• _Work instruction_: Please transcribe exactly the lines from the line holding "ラオケ機器業者様の情報を多数お待ちしております。" through the end of the data below, and skip any pictures.

• _Data to process_:
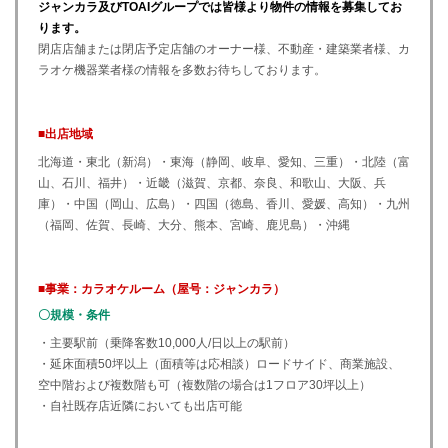
ジャンカラ及びTOAIグループでは皆様より物件の情報を募集してお
ります。
閉店店舗または閉店予定店舗のオーナー様、不動産・建築業者様、カ
ラオケ機器業者様の情報を多数お待ちしております。
■出店地域
北海道・東北（新潟）・東海（静岡、岐阜、愛知、三重）・北陸（富
山、石川、福井）・近畿（滋賀、京都、奈良、和歌山、大阪、兵
庫）・中国（岡山、広島）・四国（徳島、香川、愛媛、高知）・九州
（福岡、佐賀、長崎、大分、熊本、宮崎、鹿児島）・沖縄
■事業：カラオケルーム（屋号：ジャンカラ）
〇規模・条件
・主要駅前（乗降客数10,000人/日以上の駅前）
・延床面積50坪以上（面積等は応相談）ロードサイド、商業施設、
空中階および複数階も可（複数階の場合は1フロア30坪以上）
・自社既存店近隣においても出店可能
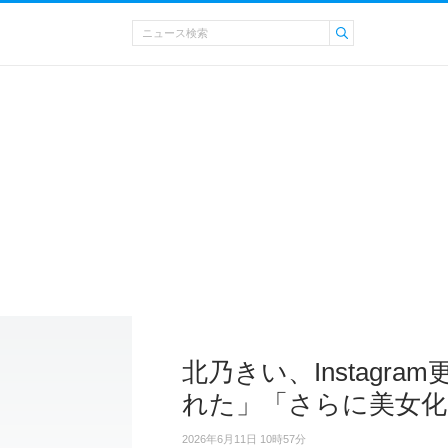
北乃きい、Instagr
れた」「さらに美女化
2026年6月11日 10時57分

• _The completed task_:
ラオケ機器業者様の情報を多数お待ちしております。
■出店地域
北海道・東北（新潟）・東海（静岡、岐阜、愛知、三重）・北陸（富
山、石川、福井）・近畿（滋賀、京都、奈良、和歌山、大阪、兵
庫）・中国（岡山、広島）・四国（徳島、香川、愛媛、高知）・九州
（福岡、佐賀、長崎、大分、熊本、宮崎、鹿児島）・沖縄
■事業：カラオケルーム（屋号：ジャンカラ）
〇規模・条件
・主要駅前（乗降客数10,000人/日以上の駅前）
・延床面積50坪以上（面積等は応相談）ロードサイド、商業施設、
空中階および複数階も可（複数階の場合は1フロア30坪以上）
・自社既存店近隣においても出店可能
北乃きい、Instagr
れた」「さらに美女化
2026年6月11日 10時57分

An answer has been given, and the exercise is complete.